Старый лыжный костюм
он таскал фатовато и свойски,
словно старый мундир
небывалого старого войска.
Я же рядом шагал,
молчаливо любуясь мундиром,
тех полков, где Шагал —
рядовым,
а Рембрандт – командиром…
От еврейских художников, от раздумий над их судьбой открывается путь к размышлениям на библейские и иудеохристианские темы, вечно повторяющиеся в новые эпохи:
История. А в ней был свой Христос.
И свой жестокий продолжатель Павел,
который все устроил и исправил,
сломивши миллионы папирос,
и высыпавший в трубочку табак
и надымивший столько, что доселе
в сознании, в томах, в домах
так до конца те кольца не осели540.
Стихотворение называется «Павел-продолжатель», но смысл его не в простой аналогии, а в том, что роль исторического Павла по отношению к иудаизму и еврейству может быть понята из печального опыта XX века. И наконец, стихотворение «Выбор» возвращает нас к началу нашей эры; в нем Слуцкий повторяет самого замечательного мыслителя иудаизма – Акиву:
Никакого выбора нету.
Выбирающий не выбирал541.
Третья волна эмиграции выдвинула в современную русскую литературу многих, кого в Советском Союзе не печатали. Не печатали за непохожесть, за внутреннюю чуждость, за то, что всегда можно было подвести под какие-нибудь казенные определения: формализм, трюкачество, элитарность и т.п.

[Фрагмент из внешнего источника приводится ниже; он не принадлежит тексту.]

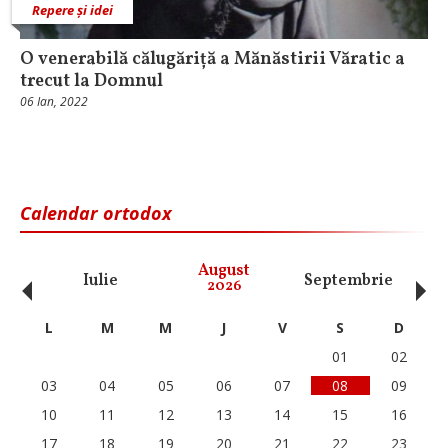
Repere și idei
O venerabilă călugăriță a Mănăstirii Văratic a
trecut la Domnul
06 Ian, 2022
Calendar ortodox
‹
›
August
Iulie
Septembrie
O
2026
L
M
M
J
V
S
D
01
02
03
04
05
06
07
08
09
10
11
12
13
14
15
16
17
18
19
20
21
22
23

Только на Западе появился писатель Сергей Довлатов. Писатели-эмигранты печатаются без политической цензуры, они предлагают свой товар на вольном рынке, где все зыбко и туманно, где вместо официальных оценочных трафаретов как будто должно звучать только свободное и нелицеприятное мнение критика. Сергей Довлатов не может пожаловаться на невнимание к себе или недоброжелательность критики. И все же кажется, что по отношению к нему еще не найден истинный масштаб оценки. П. Вайль и А. Генис в своей очень интересной и яркой книге о современной русской прозе уделили Сергею Довлатову две страницы. Чем они определяли критический метраж? Скорей всего, тут сказался бессознательный пиетет к большим вещам, к монументальным жанрам. А у Довлатова трудно даже определить, в каком прозаическом жанре он работает; к тому же он, как с некоторым недоумением пишут критики, «как червонец. Всем нравится». Хорошо это или плохо? Во всяком случае, сомнительно. Тем более что и пишет он как-то очень не мудрствуя. Присмотревшись, мы замечаем, что книги Довлатова располагаются по действительным этапам его жизни.